The number of lobbyists making the transition to congressional aides has slowed down markedly in the past couple of years, The Washington Post
Last year, the number of people making the move reached a 10-year low. The 108 influence peddlers who became aides in 2013 was less than half than in 2011, according to data from Legistorm.com.
The decrease has been blamed on the bitter partisan politics that has gripped Washington, D.C., in recent years, along with the amount of legislation actually enacted.
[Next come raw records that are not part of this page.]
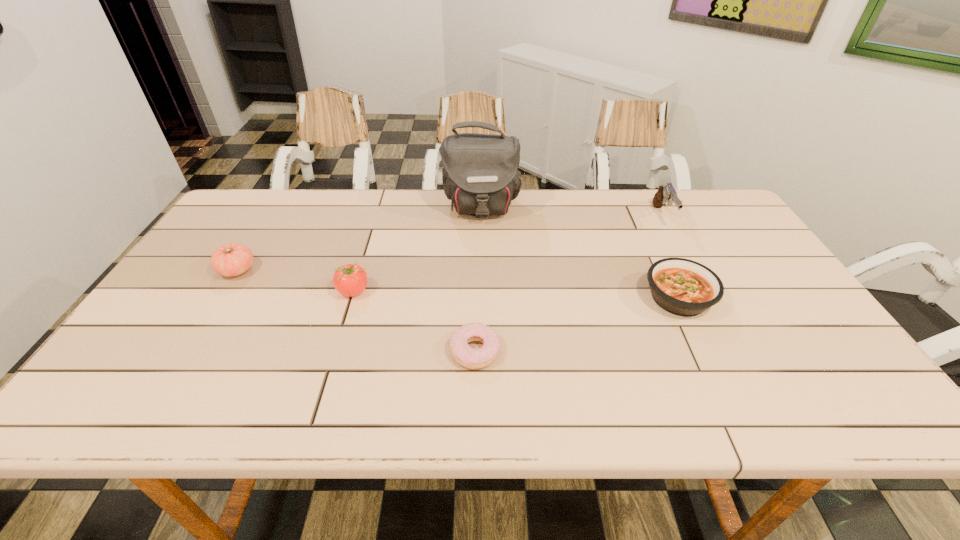 Identify the location of blank space located 0.270m on the right of the left tomato. This screenshot has height=540, width=960. (354, 270).

The height and width of the screenshot is (540, 960). Identify the location of vacant space located 0.050m on the back of the stew. [x=661, y=263].

Find the location of a particular element. free spot located 0.370m on the left of the shortest object is located at coordinates (288, 350).

At what (x,y) coordinates should I click in order to perform the action: click on shoulder bag located in the far edge section of the desktop. Please return your answer as a coordinate pair (x, y). The image size is (960, 540). Looking at the image, I should click on [x=480, y=176].

Identify the location of pistol situated at the far edge. Image resolution: width=960 pixels, height=540 pixels. (667, 193).

In order to click on object that is at the left edge in this screenshot , I will do `click(233, 259)`.

You are a GUI agent. You are given a task and a screenshot of the screen. Output one action in this format:
    pyautogui.click(x=<x>, y=<y>)
    Task: Click on the vacant region at the far edge of the desktop
    This screenshot has height=540, width=960.
    Given the screenshot: What is the action you would take?
    pyautogui.click(x=293, y=204)

What are the coordinates of `vacant space at the near edge` in the screenshot? It's located at (793, 399).

At what (x,y) coordinates should I click in order to perform the action: click on free space at the left edge of the desktop. Please return your answer as a coordinate pair (x, y). Looking at the image, I should click on (222, 237).

Where is `vacant space at the right edge`? This screenshot has width=960, height=540. vacant space at the right edge is located at coordinates (805, 328). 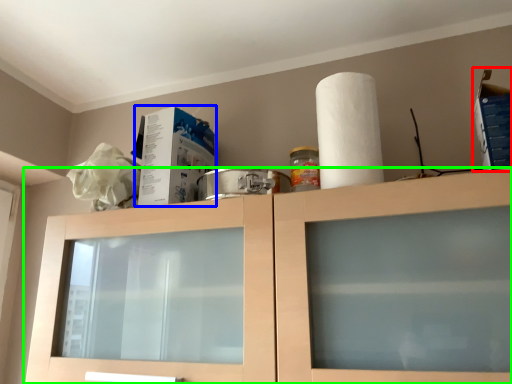 Question: Which object is positioned closest to box (highlighted by a red box)? Select from box (highlighted by a blue box) and cabinetry (highlighted by a green box).

Choices:
 (A) box
 (B) cabinetry

Answer: (B) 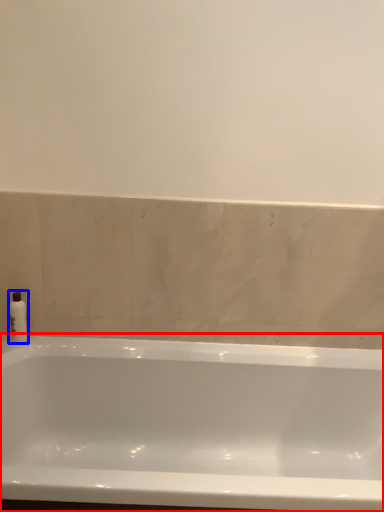 Question: Which object is further to the camera taking this photo, bathtub (highlighted by a red box) or soap dispenser (highlighted by a blue box)?

Choices:
 (A) bathtub
 (B) soap dispenser

Answer: (B) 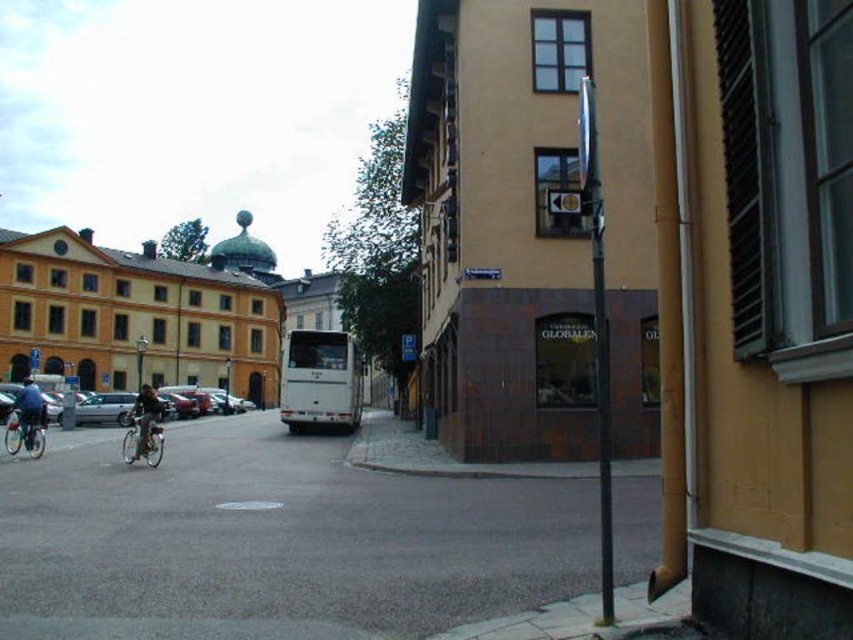 Does silver metallic bicycle at left have a lesser height compared to silver metallic bicycle at lower left?

No, silver metallic bicycle at left is not shorter than silver metallic bicycle at lower left.

Is silver metallic bicycle at left above silver metallic bicycle at lower left?

Incorrect, silver metallic bicycle at left is not positioned above silver metallic bicycle at lower left.

The width and height of the screenshot is (853, 640). Describe the element at coordinates (143, 440) in the screenshot. I see `silver metallic bicycle at left` at that location.

Image resolution: width=853 pixels, height=640 pixels. In order to click on silver metallic bicycle at left in this screenshot , I will do `click(143, 440)`.

The image size is (853, 640). Describe the element at coordinates (143, 440) in the screenshot. I see `silver metallic bicycle at left` at that location.

Between silver metallic bicycle at left and blue fabric jacket on the left, which one has less height?

With less height is silver metallic bicycle at left.

Where is `silver metallic bicycle at left`? The image size is (853, 640). silver metallic bicycle at left is located at coordinates (143, 440).

Measure the distance between dark brown leather jacket at left and blue fabric jacket on the left.

They are 25.32 feet apart.

Who is higher up, dark brown leather jacket at left or blue fabric jacket on the left?

blue fabric jacket on the left is above.

Is point (138, 404) less distant than point (44, 404)?

Yes, it is.

Find the location of a particular element. This screenshot has width=853, height=640. dark brown leather jacket at left is located at coordinates (146, 424). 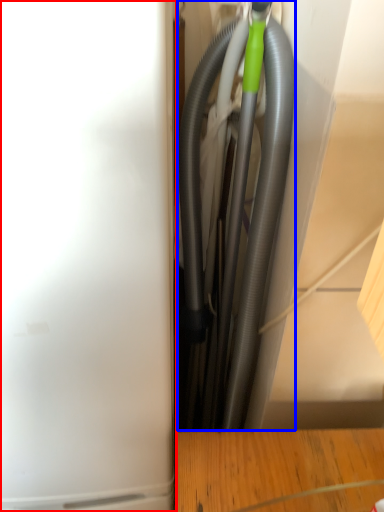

The problems were compounded by the government shutdown last year, according to the Post.
The newspaper also noted that there are fewer aides in Congress these days due to budget-tightening, which has also resulted in aides being paid less, often much less than lobbyists.
"It makes it even harder to hire someone from the lobbying world," said Legistorm's founder, Jock Friedly.
Ryan Adler, a headhunter for the McCormick Group who helps congressional staffers switch to lobbying, said, "It used to be that you weren't getting paid a lot of money but you could go on trips and get wined and dined and romanced by lobbyists.
"But since a 2007 ethics law that put new restrictions on gifts to lawmakers and their staffs, you can't do that anymore."
David Hoppe, a former aide to leading Republicans like Trent Lott and Jack Kemp, as well as a lobbyist with Quinn Gillespie & Associates in Washington, said that he was not surprised about the decrease in the number of people moving from "K Street to the Hill."
He said, "Why would you want to leave a job and take a pay cut and not have a lot of hope of accomplishing things? Most people want to accomplish things."